Start of Provided entries

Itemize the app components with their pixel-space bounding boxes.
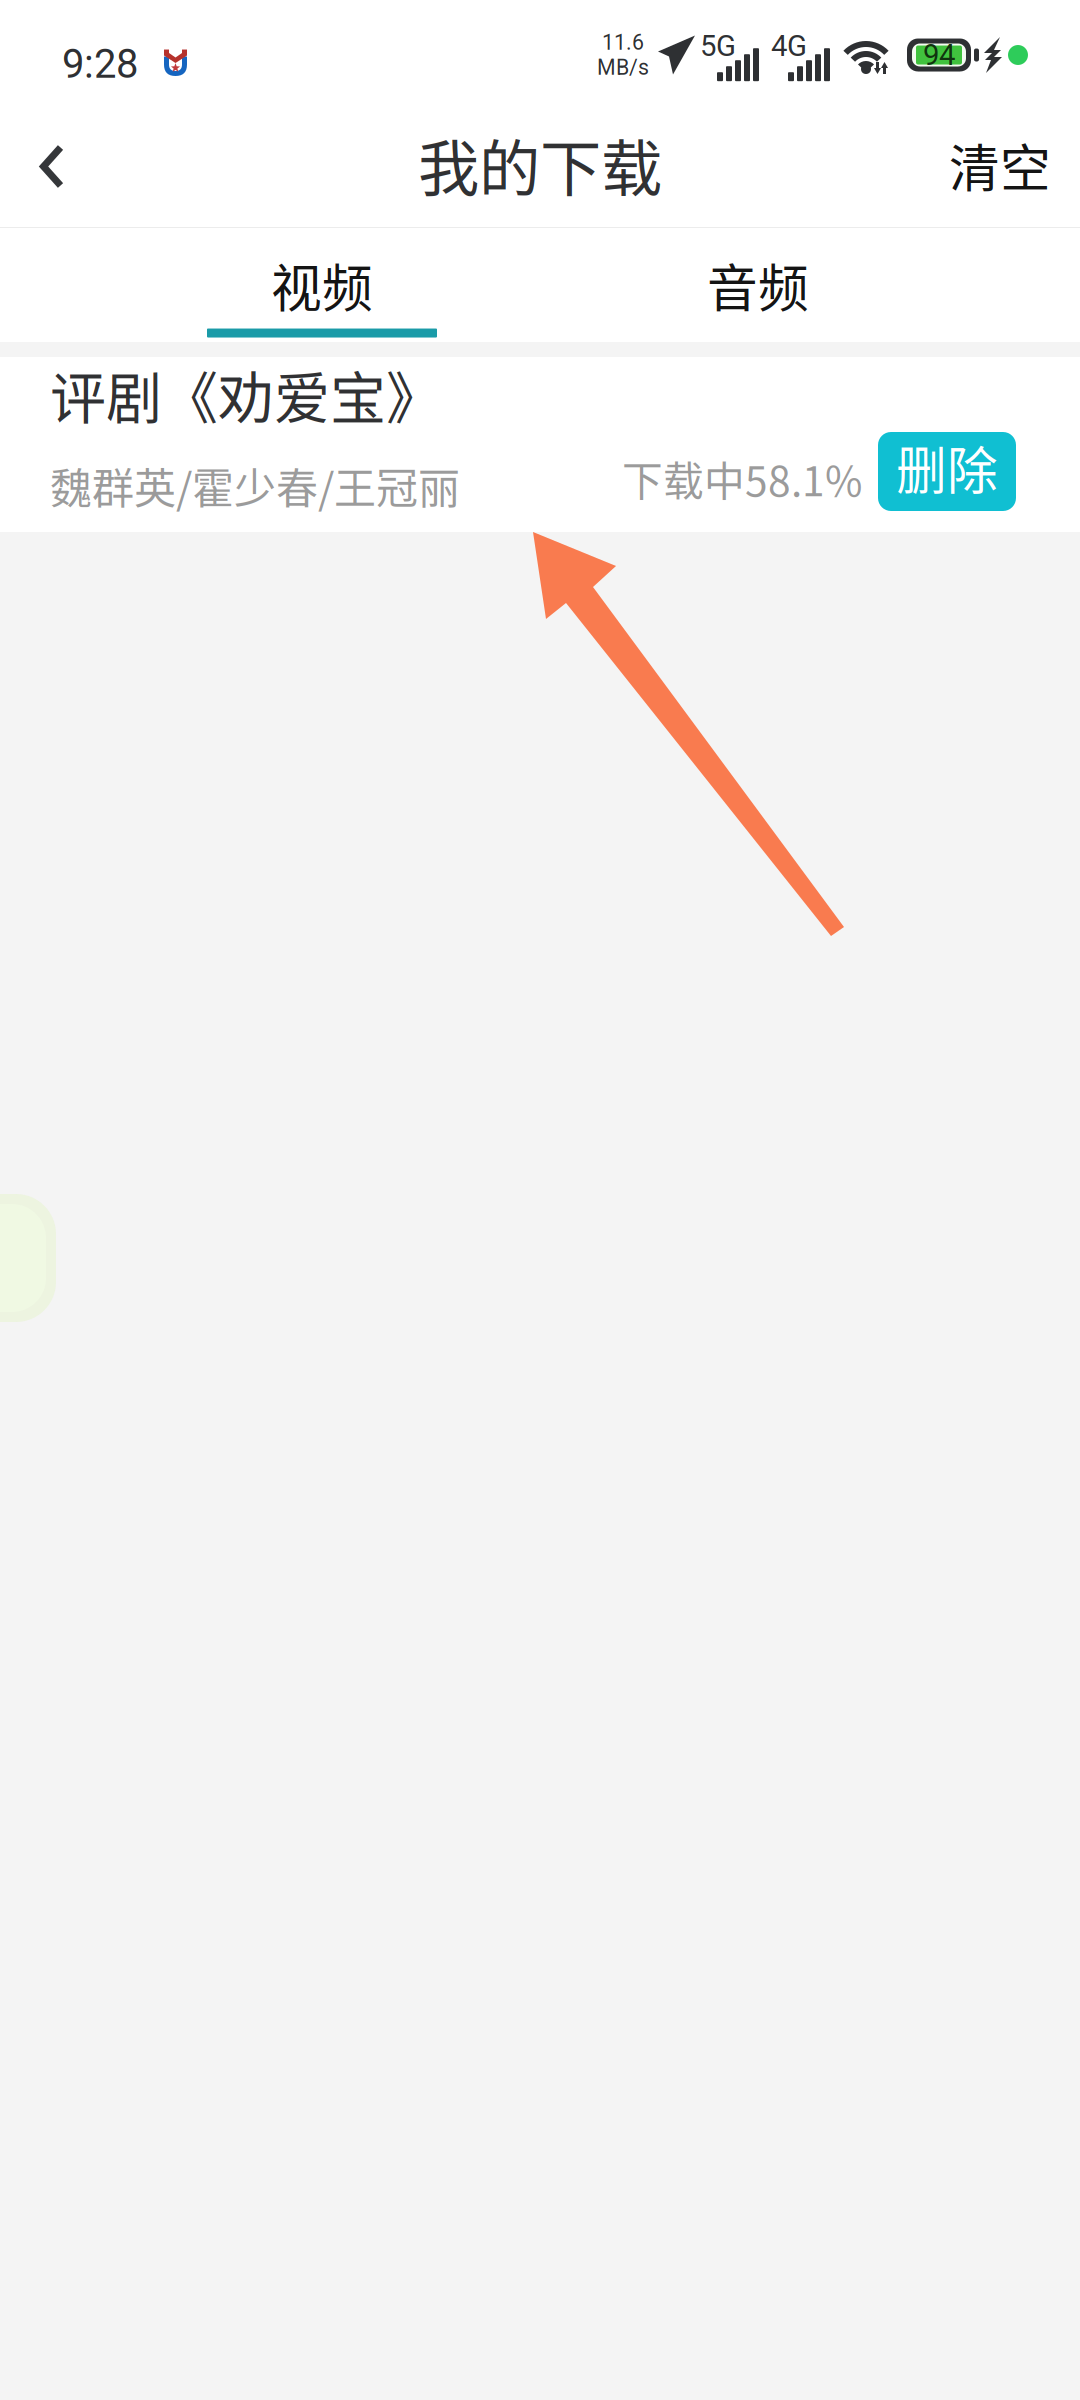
- staticText: 音频: [707, 248, 809, 322]
- staticText: MB/s: [597, 55, 649, 80]
- staticText: 11.6: [602, 30, 644, 55]
- staticText: 评剧《劝爱宝》: [50, 354, 442, 435]
- staticText: 9:28: [62, 41, 138, 88]
- staticText: 4G: [771, 29, 807, 63]
- button[interactable]: 音频: [540, 228, 976, 342]
- button[interactable]: 清空: [935, 110, 1080, 227]
- staticText: 删除: [896, 431, 998, 504]
- staticText: 我的下载: [418, 120, 662, 209]
- staticText: 魏群英/霍少春/王冠丽: [50, 455, 460, 516]
- staticText: 94: [923, 38, 955, 72]
- staticText: 下载中58.1%: [622, 449, 862, 508]
- button[interactable]: Back: [0, 110, 104, 227]
- staticText: 视频: [271, 248, 373, 322]
- staticText: 5G: [700, 29, 736, 63]
- button[interactable]: 评剧《劝爱宝》: [0, 357, 1080, 532]
- button[interactable]: 删除: [878, 432, 1016, 511]
- button[interactable]: 视频: [104, 228, 540, 342]
- staticText: 清空: [949, 128, 1051, 202]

End of Provided entries

#### [Task instructions]
Every line above should be copied exactly, apart from any pictures.

#### [Solved problem]
Itemize the app components with their pixel-space bounding boxes.
- staticText: 音频: [707, 248, 809, 322]
- staticText: MB/s: [597, 55, 649, 80]
- staticText: 11.6: [602, 30, 644, 55]
- staticText: 评剧《劝爱宝》: [50, 354, 442, 435]
- staticText: 9:28: [62, 41, 138, 88]
- staticText: 4G: [771, 29, 807, 63]
- button[interactable]: 音频: [540, 228, 976, 342]
- button[interactable]: 清空: [935, 110, 1080, 227]
- staticText: 删除: [896, 431, 998, 504]
- staticText: 我的下载: [418, 120, 662, 209]
- staticText: 魏群英/霍少春/王冠丽: [50, 455, 460, 516]
- staticText: 94: [923, 38, 955, 72]
- staticText: 下载中58.1%: [622, 449, 862, 508]
- button[interactable]: Back: [0, 110, 104, 227]
- staticText: 视频: [271, 248, 373, 322]
- staticText: 5G: [700, 29, 736, 63]
- button[interactable]: 评剧《劝爱宝》: [0, 357, 1080, 532]
- button[interactable]: 删除: [878, 432, 1016, 511]
- button[interactable]: 视频: [104, 228, 540, 342]
- staticText: 清空: [949, 128, 1051, 202]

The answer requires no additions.